= Intelligent Platform Management Interface =

Computer interface standard

The Intelligent Platform Management Interface (IPMI) is a set of computer interface specifications for an autonomous computer subsystem that provides management and monitoring capabilities independently of the host system's CPU, firmware (BIOS or UEFI) and operating system. IPMI defines a set of interfaces used by system administrators for out-of-band management of computer systems and monitoring of their operation. For example, IPMI provides a way to manage a computer that may be powered off or otherwise unresponsive by using a network connection to the hardware rather than to an operating system or login shell. Another use case may be installing a custom operating system remotely. Without IPMI, installing a custom operating system may require an administrator to be physically present near the computer, insert a DVD or a USB flash drive containing the OS installer and complete the installation process using a monitor and a keyboard. Using IPMI, an administrator can mount an ISO image, simulate an installer DVD, and perform the installation remotely.

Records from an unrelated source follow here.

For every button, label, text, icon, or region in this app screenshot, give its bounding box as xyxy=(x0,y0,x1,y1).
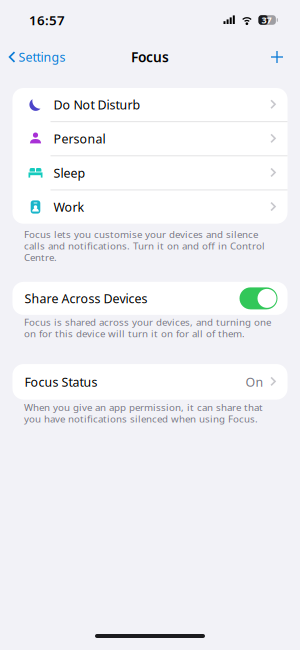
staticText: Personal xyxy=(54,130,106,147)
staticText: Work xyxy=(54,199,84,216)
staticText: Sleep xyxy=(54,164,86,181)
button[interactable]: Personal xyxy=(12,122,288,156)
staticText: Do Not Disturb xyxy=(54,96,140,113)
button[interactable]: Settings xyxy=(0,44,72,70)
staticText: Focus is shared across your devices, and… xyxy=(24,315,271,340)
staticText: Focus lets you customise your devices an… xyxy=(24,228,265,264)
staticText: On xyxy=(246,373,264,390)
staticText: Focus xyxy=(131,48,169,66)
staticText: 37 xyxy=(262,14,272,26)
staticText: When you give an app permission, it can … xyxy=(24,401,263,425)
button[interactable]: Add Focus xyxy=(262,44,292,70)
button[interactable]: Work xyxy=(12,190,288,224)
button[interactable]: Focus Status xyxy=(12,364,288,400)
staticText: Settings xyxy=(18,49,66,66)
staticText: Focus Status xyxy=(24,373,98,390)
staticText: 16:57 xyxy=(29,11,65,29)
button[interactable]: Sleep xyxy=(12,156,288,190)
button[interactable]: Do Not Disturb xyxy=(12,88,288,121)
button[interactable]: Share Across Devices xyxy=(240,287,278,309)
staticText: Share Across Devices xyxy=(24,290,148,307)
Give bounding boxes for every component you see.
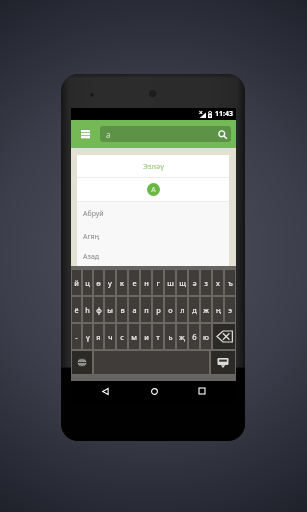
staticText: в	[120, 305, 125, 315]
button[interactable]: ё	[72, 297, 81, 322]
button[interactable]: ң	[213, 297, 223, 322]
button[interactable]: җ	[177, 324, 187, 349]
staticText: җ	[179, 332, 185, 342]
button[interactable]: a	[100, 126, 231, 142]
button[interactable]: а	[129, 297, 139, 322]
staticText: a	[106, 129, 111, 140]
button[interactable]: м	[129, 324, 139, 349]
staticText: ә	[192, 278, 197, 288]
button[interactable]: у	[105, 270, 115, 295]
staticText: ъ	[228, 278, 233, 288]
button[interactable]: Home	[145, 382, 163, 400]
button[interactable]: т	[153, 324, 163, 349]
button[interactable]: Recent apps	[193, 382, 211, 400]
staticText: а	[132, 305, 137, 315]
button[interactable]: в	[117, 297, 127, 322]
button[interactable]: и	[141, 324, 151, 349]
staticText: ь	[168, 332, 173, 342]
button[interactable]: я	[94, 324, 103, 349]
staticText: ё	[74, 305, 79, 315]
button[interactable]: Switch keyboard language	[72, 351, 92, 374]
staticText: Абруй	[83, 209, 104, 219]
button[interactable]: о	[165, 297, 175, 322]
staticText: 11:43	[215, 109, 233, 119]
staticText: ж	[203, 305, 209, 315]
button[interactable]: ь	[165, 324, 175, 349]
button[interactable]: д	[189, 297, 199, 322]
button[interactable]: э	[225, 297, 235, 322]
staticText: р	[156, 305, 161, 315]
button[interactable]: н	[141, 270, 151, 295]
button[interactable]: л	[177, 297, 187, 322]
button[interactable]: з	[201, 270, 211, 295]
button[interactable]: ү	[83, 324, 92, 349]
staticText: ы	[107, 305, 113, 315]
button[interactable]: п	[141, 297, 151, 322]
staticText: л	[180, 305, 185, 315]
button[interactable]: Open navigation menu	[76, 125, 94, 143]
staticText: ф	[96, 305, 102, 315]
button[interactable]: ъ	[225, 270, 235, 295]
staticText: н	[144, 278, 149, 288]
button[interactable]: б	[189, 324, 199, 349]
button[interactable]: ы	[105, 297, 115, 322]
button[interactable]: р	[153, 297, 163, 322]
staticText: ң	[216, 305, 221, 315]
button[interactable]: Account A	[147, 183, 160, 196]
staticText: ч	[108, 332, 113, 342]
button[interactable]: -	[72, 324, 81, 349]
button[interactable]: ц	[83, 270, 92, 295]
button[interactable]: ш	[165, 270, 175, 295]
staticText: Агяң	[83, 232, 100, 242]
staticText: м	[131, 332, 137, 342]
staticText: и	[144, 332, 149, 342]
staticText: Азад	[83, 252, 100, 262]
button[interactable]: Азад	[77, 248, 229, 266]
staticText: һ	[85, 305, 90, 315]
button[interactable]: һ	[83, 297, 92, 322]
staticText: т	[156, 332, 160, 342]
button[interactable]: Абруй	[77, 202, 229, 225]
button[interactable]: ф	[94, 297, 103, 322]
staticText: б	[192, 332, 197, 342]
staticText: я	[96, 332, 101, 342]
button[interactable]: х	[213, 270, 223, 295]
staticText: Эзләү	[143, 161, 164, 171]
staticText: е	[132, 278, 137, 288]
button[interactable]: Hide keyboard	[211, 351, 235, 374]
button[interactable]: Back	[96, 382, 114, 400]
staticText: й	[74, 278, 79, 288]
staticText: к	[120, 278, 124, 288]
button[interactable]: к	[117, 270, 127, 295]
button[interactable]: щ	[177, 270, 187, 295]
staticText: х	[216, 278, 220, 288]
staticText: ө	[96, 278, 101, 288]
button[interactable]: ж	[201, 297, 211, 322]
button[interactable]: ю	[201, 324, 211, 349]
staticText: о	[168, 305, 173, 315]
staticText: A	[151, 185, 156, 195]
staticText: г	[156, 278, 160, 288]
button[interactable]: г	[153, 270, 163, 295]
staticText: у	[108, 278, 112, 288]
staticText: ш	[167, 278, 174, 288]
button[interactable]: Backspace	[213, 324, 235, 349]
button[interactable]: Агяң	[77, 225, 229, 248]
staticText: -	[75, 332, 78, 342]
button[interactable]: ө	[94, 270, 103, 295]
staticText: с	[120, 332, 124, 342]
staticText: п	[144, 305, 149, 315]
button[interactable]: с	[117, 324, 127, 349]
button[interactable]: й	[72, 270, 81, 295]
staticText: ю	[203, 332, 209, 342]
button[interactable]: е	[129, 270, 139, 295]
staticText: з	[204, 278, 208, 288]
staticText: д	[192, 305, 197, 315]
button[interactable]: ч	[105, 324, 115, 349]
staticText: щ	[179, 278, 186, 288]
staticText: ү	[86, 332, 90, 342]
staticText: э	[228, 305, 232, 315]
staticText: ц	[85, 278, 90, 288]
button[interactable]: ә	[189, 270, 199, 295]
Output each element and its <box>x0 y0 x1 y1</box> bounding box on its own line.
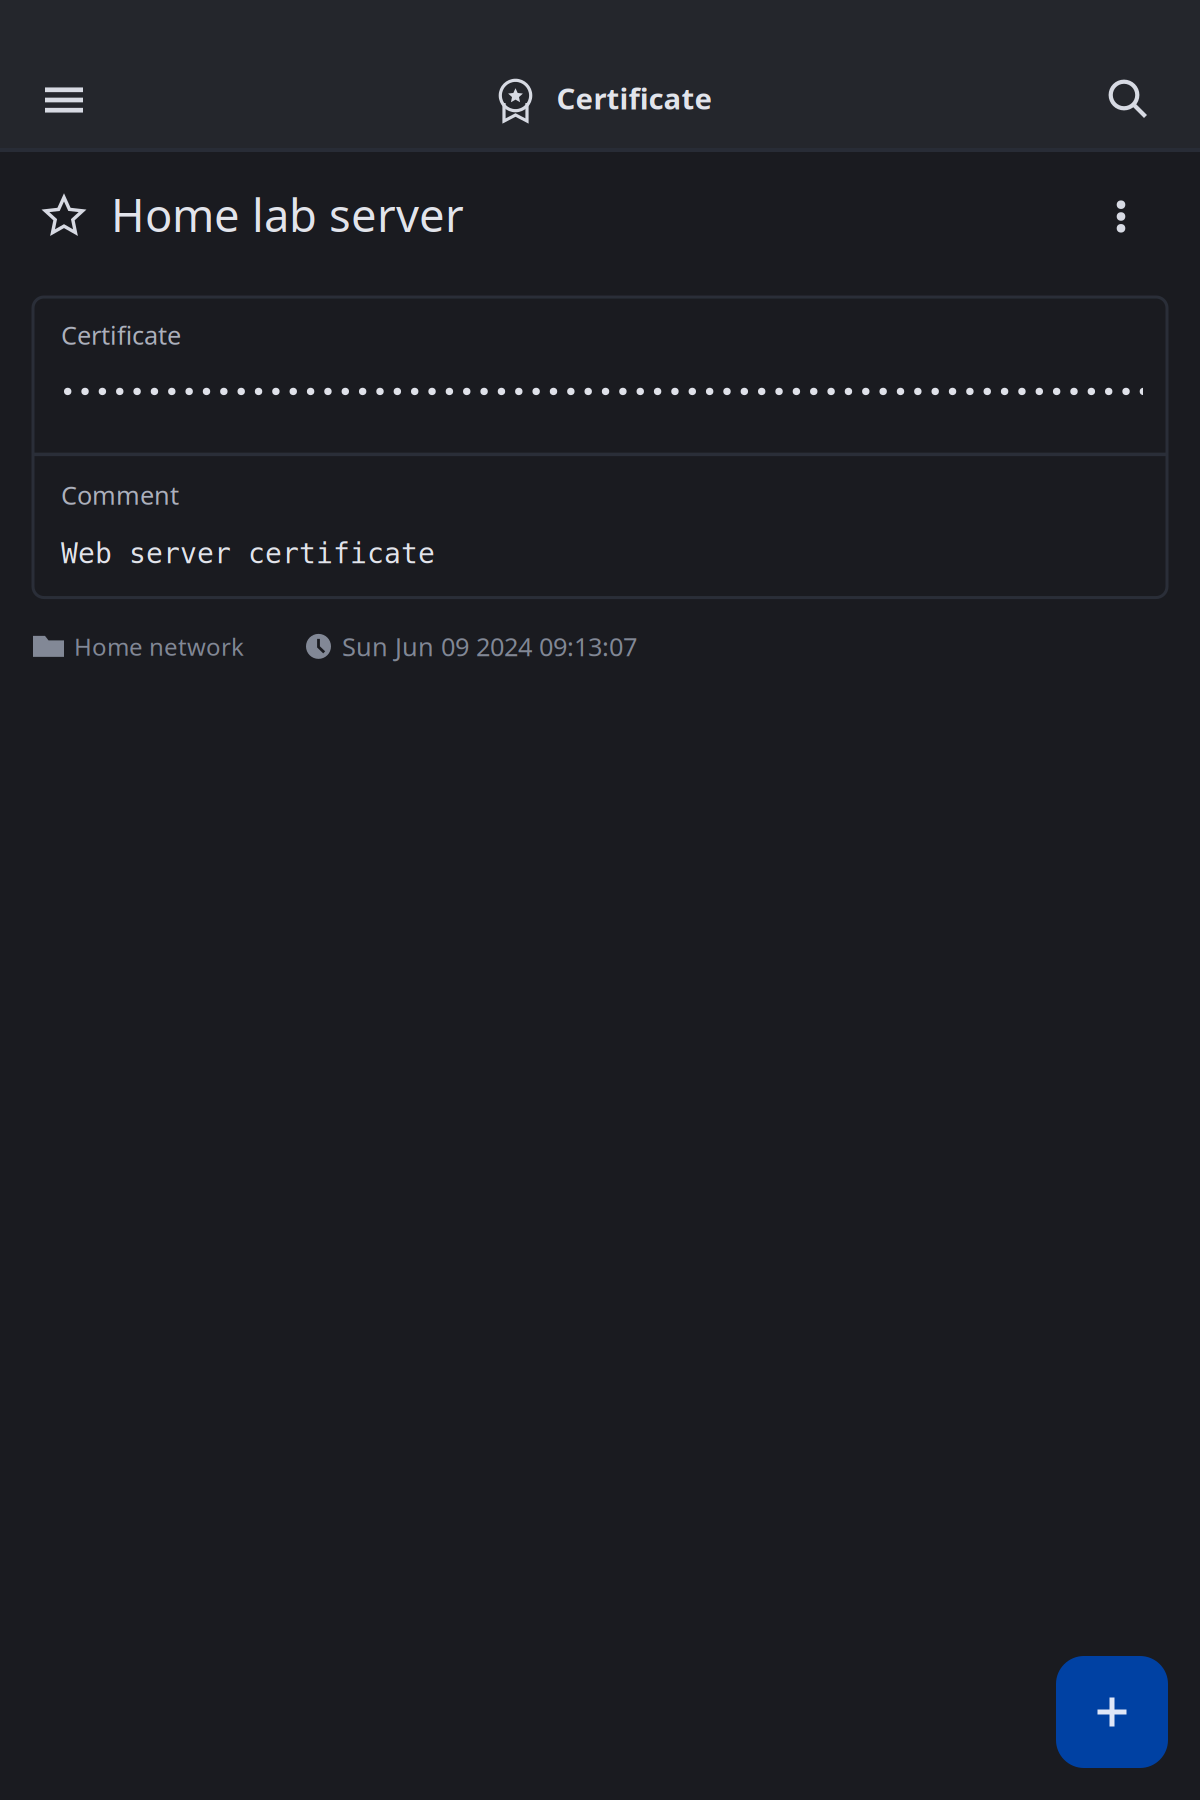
staticText: Certificate <box>61 318 181 352</box>
button[interactable]: Add entry <box>1056 1656 1168 1768</box>
button[interactable]: Menu <box>20 52 108 148</box>
button[interactable]: More options <box>1089 148 1153 297</box>
staticText: Home lab server <box>111 184 464 245</box>
button[interactable]: Favourite <box>32 148 96 297</box>
staticText: Sun Jun 09 2024 09:13:07 <box>342 630 637 663</box>
staticText: Web server certificate <box>61 538 435 570</box>
staticText: Home network <box>74 630 244 662</box>
button[interactable]: Search <box>1083 52 1175 148</box>
staticText: Comment <box>61 478 179 512</box>
staticText: Certificate <box>556 78 712 118</box>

The specification is led by Intel and was first published on September 16, 1998. It is supported by more than 200 computer system vendors, such as Cisco, Dell, Hewlett Packard Enterprise, and Intel.

==Functionality==
Using a standardized interface and protocol allows systems-management software based on IPMI to manage multiple, disparate servers. As a message-based, hardware-level interface specification, IPMI operates independently of the operating system (OS) to allow administrators to manage a system remotely in the absence of an operating system or of the system management software. Thus, IPMI functions can work in any of three scenarios:

- before an OS has booted (allowing, for example, the remote monitoring or changing of BIOS settings)
- when the system is powered down
- after OS or system failure – the key characteristic of IPMI compared with in-band system management is that it enables remote login to the operating system using SSH

System administrators can use IPMI messaging to monitor platform status (such as system temperatures, voltages, fans, power supplies and chassis intrusion); to query inventory information; to review hardware logs of out-of-range conditions; or to perform recovery procedures such as issuing requests from a remote console through the same connections e.g. system power-down and rebooting, or configuring watchdog timers. The standard also defines an alerting mechanism for the system to send a Simple Network Management Protocol (SNMP) platform event trap (PET).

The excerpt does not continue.